AI-Learn

Toggles
Features
Document AI

AI-Learn: Personalized Accessibility. Powered by Hybrid AI, we adapt the entire web—text, PDFs, and images—to fit every learner.

Inspiration

Our primary inspiration was to bridge the accessibility gap in digital learning for students with learning differences. We recognized that generic accessibility tools fail to address the nuanced needs of users with conditions like Dyslexia and ADHD. The goal was to move beyond static settings and create an AI-powered assistant that dynamically adapts its output and the webpage environment to the user's specific learning profile, ensuring every learner is included.

What it does

AI-Learn transforms the web into an adaptive learning environment through its core features:

Adaptive Accessibility Profiles: Instantly apply profiles for Dyslexia, ADHD, and Visual Impairment, which simultaneously apply dynamic CSS to the webpage (e.g., dyslexia fonts, focus dimming) and condition the AI's response style (e.g., bullet points for ADHD, simplified language for Dyslexia).
Hybrid AI Core: Provides lightning-fast Proofreading, Summarizing, Translating, and Prompt capabilities, defaulting to the on-device Gemini Nano for instant results on any input, while seamlessly falling back to a powerful Cloud Gemini model for complex tasks.
Multimodal & OCR Vision: Features Screenshot AI for analyzing charts and graphs, and OCR Translate to extract and translate text from images, using the advanced Gemini Vision model.
Intelligent Voice Reader: Offers robust Text-to-Speech (TTS) with automatic non-English language detection and the ability to read aloud not just the page content, but also all AI-generated responses (Summaries, Translations etc).
Simplify Web: Rewrites and replaces the current webpage's content with an AI-generated, simplified version for distraction-free reading.

How we built it

The project is structured around a robust, three-part hybrid architecture:

Chrome Extension Frontend: Built with native HTML, CSS, and JavaScript, utilizing Chrome APIs such as sidePanel, contextMenus, tabs, and most critically, the experimental languageModel API for on-device AI execution.

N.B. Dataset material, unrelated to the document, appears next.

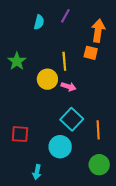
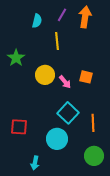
orange arrow: (98, 31) -> (85, 17), moved
orange square: (91, 53) -> (86, 77), moved
yellow line: (64, 61) -> (57, 41), moved
pink arrow: (69, 87) -> (65, 82), turned 32

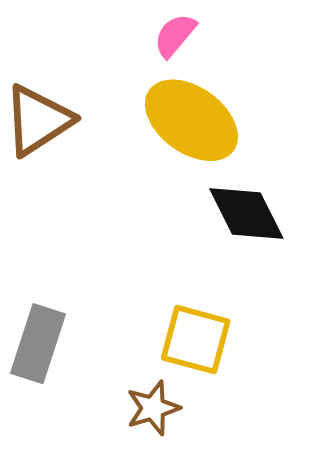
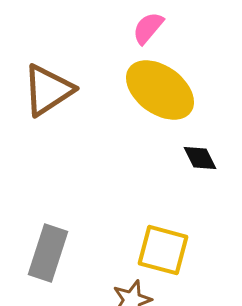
black diamond: (246, 213) -> (200, 158), size x0.6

CSS classes like accessibility-adhd dynamically control the appearance of the page.
Hybrid AI Logic (Frontend/Content Script): The logic resides in the content script and is responsible for determining whether a prompt is short enough for the on-device Gemini Nano (default) or requires fallback.
Python Flask Backend: A local Python server running Flask and Google's google-generativeai SDK handles all Cloud API calls. This middleware manages resource-intensive tasks, including:
- Multimodal analysis (Screenshot AI and OCR).
- Document processing (PDF/DOCX extraction using PyPDF2 and python-docx).
- User authentication and logging feature usage to MongoDB Atlas.

Challenges we ran into

Implementing the Hybrid AI Switch: The most significant challenge was engineering the reliable, transparent transition between on-device (Nano) and Cloud (Gemini) execution. This required careful management of prompt length limits (e.g., >3000 characters triggers cloud) and asynchronous messaging between the content script and the Flask backend.
Cross-Content Compatibility: Extracting clean, main text from complex web pages, non-standard documents (DOCX, PDFs), and even hidden elements proved difficult. We implemented dedicated extractors for various document types.
Multimodal Data Flow: Efficiently sending large Base64 image data (for Screenshot/OCR) from the Chrome extension, through the content script, to the local Flask server for Gemini Vision processing required robust error handling.
Guest Persistence: Ensuring that user settings and profile selections persist locally for all users, including anonymous guests, was a persistence challenge that is still being refined.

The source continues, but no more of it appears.